Cleveland Fed: Initial PPP funding saved jobs, eased recession

Paycheck Protection Program funding eased job losses and reduced adverse economic impacts from the Covid-19 pandemic, according to recent research on employment and PPP loans across states by the Federal Reserve Bank of Cleveland. 

The research covered the first round of Paycheck Protection Program loans from March 2020 until early August 2020 as social distancing measures and mass shutdowns forced many businesses to end operations while remaining in business. 

 “We find that PPP loans helped mitigate the negative impact of the pandemic recession on state-level employment growth,” the report states. “States that received most of their funding early in the loan period had smaller employment declines than did states that received comparable funds later in the period.” 

According to the Fed, PPP funding — intended to help small businesses maintain payroll, hire back laid-off employees and cover overhead costs — was especially beneficial for businesses through April 2020 as the U.S. unemployment rate surged to a pandemic-high of nearly 15 percent. One additional week of payroll support in the form of PPP loans during that first distribution period lessened the state-level employment decline by between approximately 1.5 percentage points to 2.3 percentage points, according to the Fed. That positive impact, however, became less pronounced from May to August. 
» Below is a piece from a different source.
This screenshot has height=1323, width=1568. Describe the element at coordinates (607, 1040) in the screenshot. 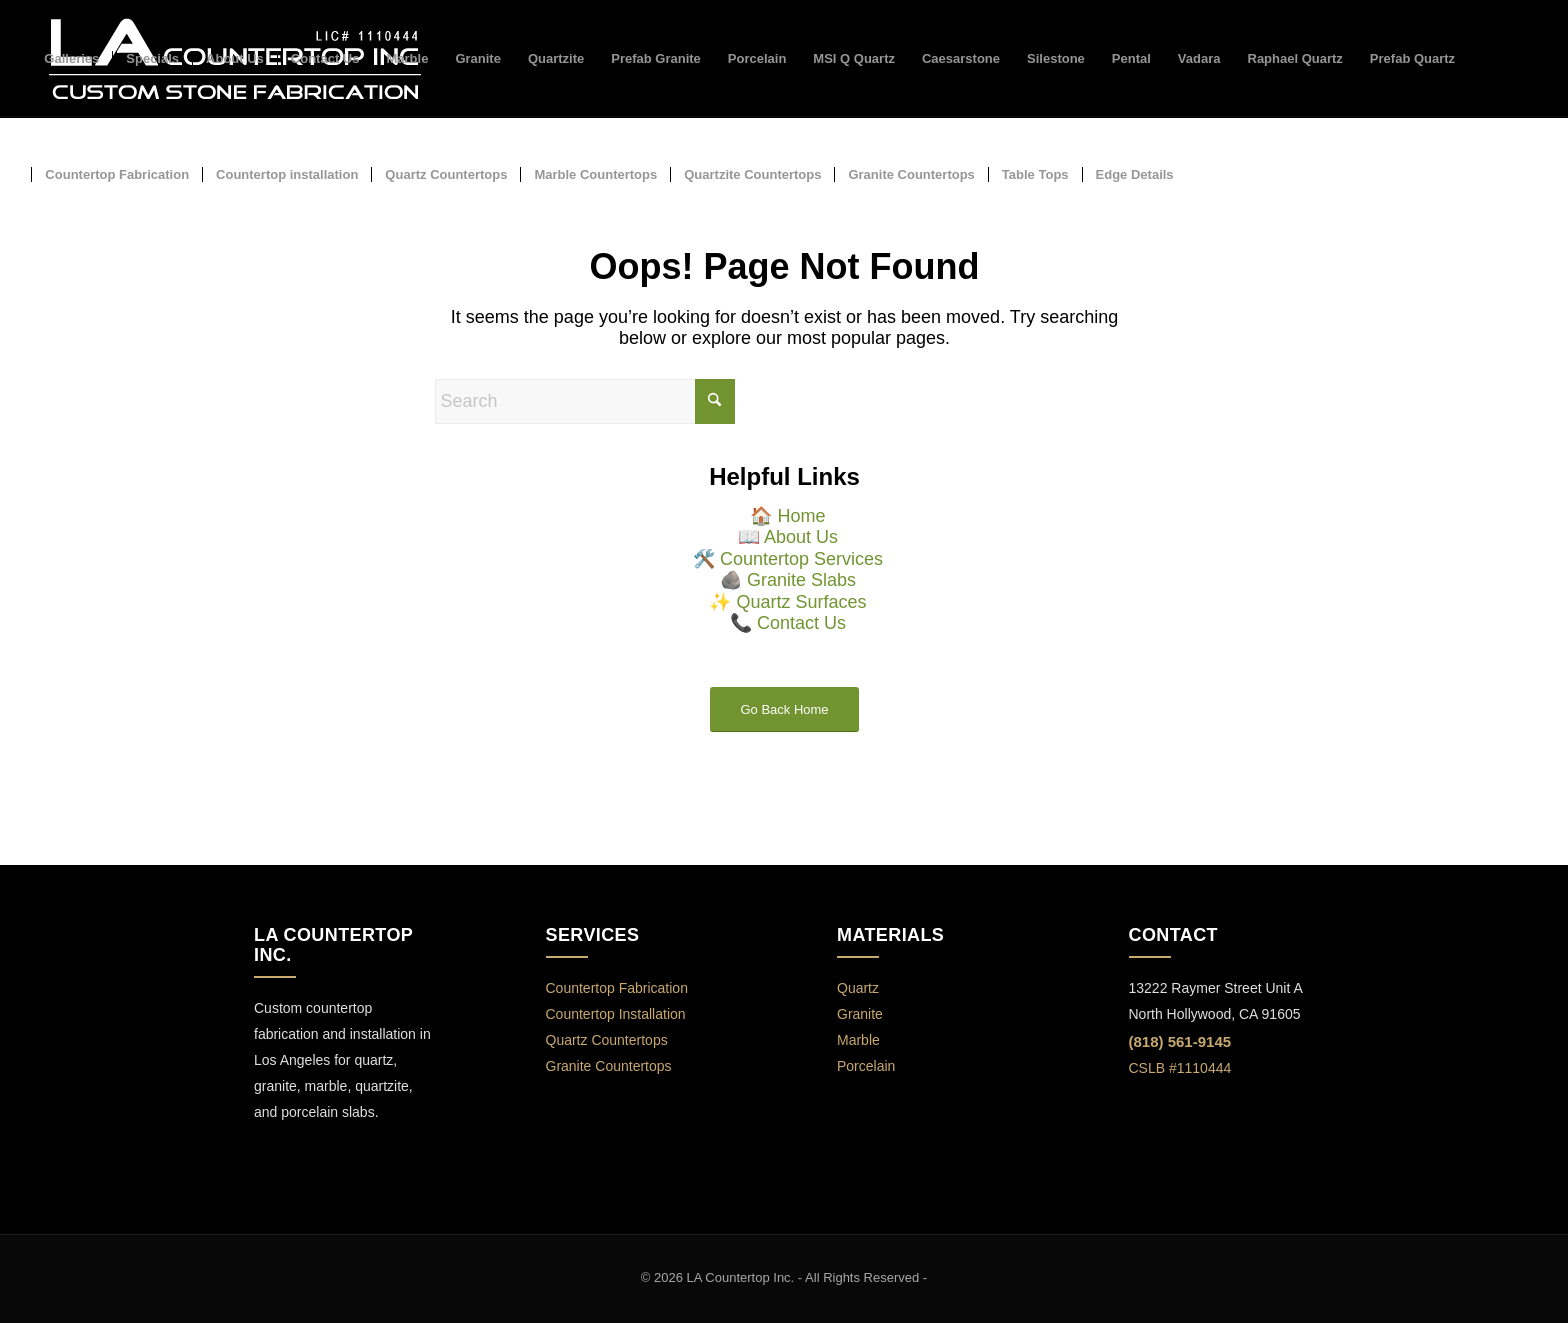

PPP was reinstated in January 2021, with new funding through the Consolidated Appropriations Act, which was active until the end of June. By July 2021, the SBA guaranteed more than 11.8 million PPP loans, exceeding $806 billion. As of mid-July, the SBA had remitted more than 4.3 million forgiveness payments to lenders. Loans of $150,000 or less represented 93 percent of outstanding PPP allocations. Previous research has found that employment subsidies following a major recession, though more expensive, could have long-lasting positive impacts on employment than alternative policies that provide hiring subsidies and payroll tax deductions.